1954? 1955? Hey! That was America at its best! Eisenhower!
One day in grade school a pair of identical twin girls appeared, cute little black girls, with zillions of little pigtails. I was fascinated! I loved them! One of them, when she wrote, with a pencil, had her finger bend backwards against the joint in a way that horrified me: I’ll never forget her. But: two days later those girls disappeared, never to appear again. What did they do with them? Where were they hiding them?
In high school there was one black guy, big guy, DJ. He appeared from nowhere, then dropped out at 16: after playing football for a couple of years. Where did he come from? Where did he go? There were no blacks in Rockville Centre. Zero. You could drive and drive, month after year, and never see one.
I found out when I worked for the town, starting 1956. That summer I worked for the village parks department, wacking weeds, painting fences. The next summer they asked if I wanted to make more money over shorter hours: as a garbage man. Now I saw blacks, several black worked for the sanitation dept. One black guy drove a garbage truck.
I was a swing guy: one day I’d help of this route, another day on that route. Midsummer they finally put me on the truck with the black guy, Joe, driving. He he took us into a part of Rockville Centre I hadn’t known existed: where, how, had they hidden it? It was a black ghetto! There were lots of black people there, and lots of black children!
Joe ate lunch at home! I got to sit on his front step and eat my own sandwich! staring at the neighborhood!
My mother’s boyfriend, a gynecologist, had told stories of black pregnancies, always insulting stories. Now I knew where the obese ignoramuses he told of could have lived.
If I went back to Rockville Centre today, I’m not sure I could find that neighborhood. I doubt that a single one of my friends had ever heard of it, let alone stumbled onto it.
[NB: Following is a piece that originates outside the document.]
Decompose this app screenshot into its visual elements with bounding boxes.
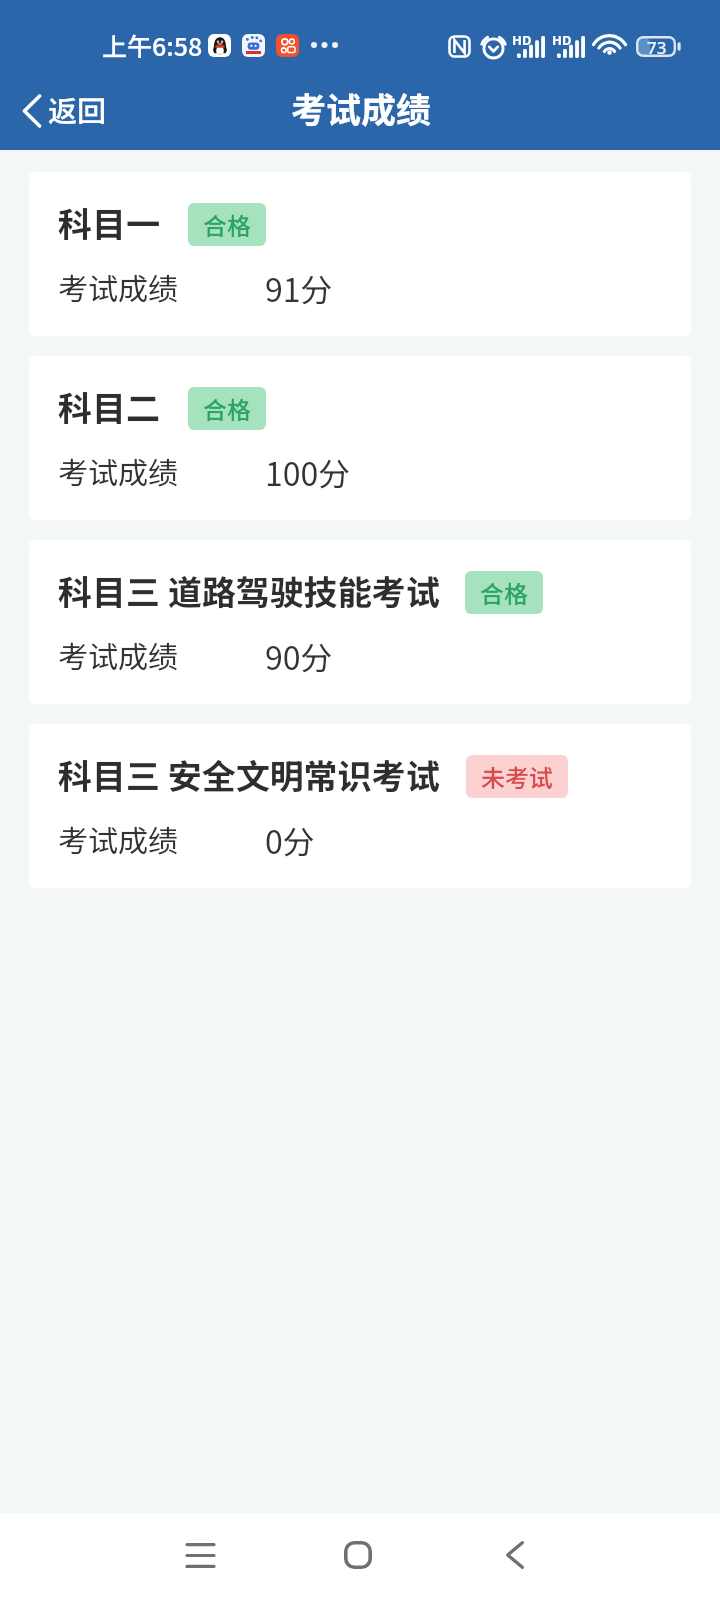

So: a black kid could walk in the ghetto and not get assaulted by white kids, there were no white kids, the ghetto wasn’t on the map. Somehow they’d hidden it in plain sight! The roads didn’t turn that way.
Ah, but in Hempstead they’d set it up so that some poor skinny schmuck was walking on Hempstead Avenue just when my friends wanted some cheap stomp fodder.
2011 06 25 NYS just approved gay marriage! Boy, are these two themes related. I remember driving to the city to visit Greenwich Village with the same group of high school friends: before I was myself a familiar denizen of the Village: I’d been there, but I didn’t yet know it, I wasn’t yet a fixture. My friends announced their purpose only after we were there: they wanted to find some faggots, and stomp on them. I radiated disapproval, non-cooperation at them. But they normally didn’t give much of a shit what I thought. Sometimes they were courteous enough to not invite me, then go ahead and steal or stomp or whatever the plan was. in this case though we were all already there, the purpose announed, or at least proposed. But I don’t think my high schools mates identified a single fairy! Or, they did, but had chickened out!
Many another time though I’ve been in the Village when a car or two full of NJ or LI rednecks showed up, ready to rumble, suburban Nazis.
Plenty another time though I’ve been in the Village when a fag or two put themselves unmistakably on display: one guy, looking like his lips were chapped from too much jissom, stood weaving with a long stemmed rose in his hand: right in front of the 3rd Street Park on Sixth Avenue!